_What needs to be done_
Make an exact copy of the records, omitting all images.

====== Data to process ======

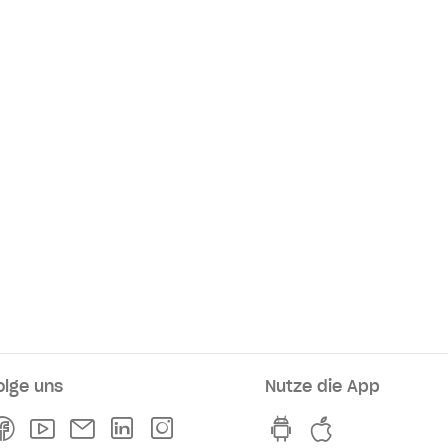
olge uns
Nutze die App
rkaufsstellen
Facebook
Youtube
Newsletter
Linkedln
Instagram
hvv switch App au
hvv switch A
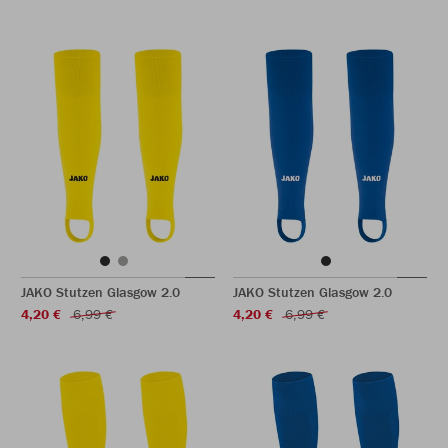
JAKO Stutzen Glasgow 2.0
JAKO Stutzen Glasgow 2.0
4,20 €
6,99 €
4,20 €
6,99 €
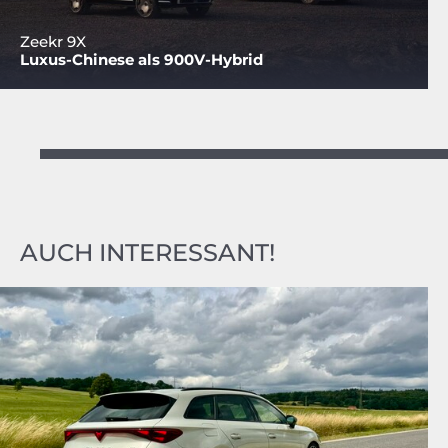
Zeekr 9X
Luxus-Chinese als 900V-Hybrid
AUCH INTERESSANT!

======

_Exercise result_
olge uns
Nutze die App
rkaufsstellen
Facebook
Youtube
Newsletter
Linkedln
Instagram
hvv switch App au
hvv switch A
JAKO Stutzen Glasgow 2.0
JAKO Stutzen Glasgow 2.0
4,20 €
6,99 €
4,20 €
6,99 €
Zeekr 9X
Luxus-Chinese als 900V-Hybrid
AUCH INTERESSANT!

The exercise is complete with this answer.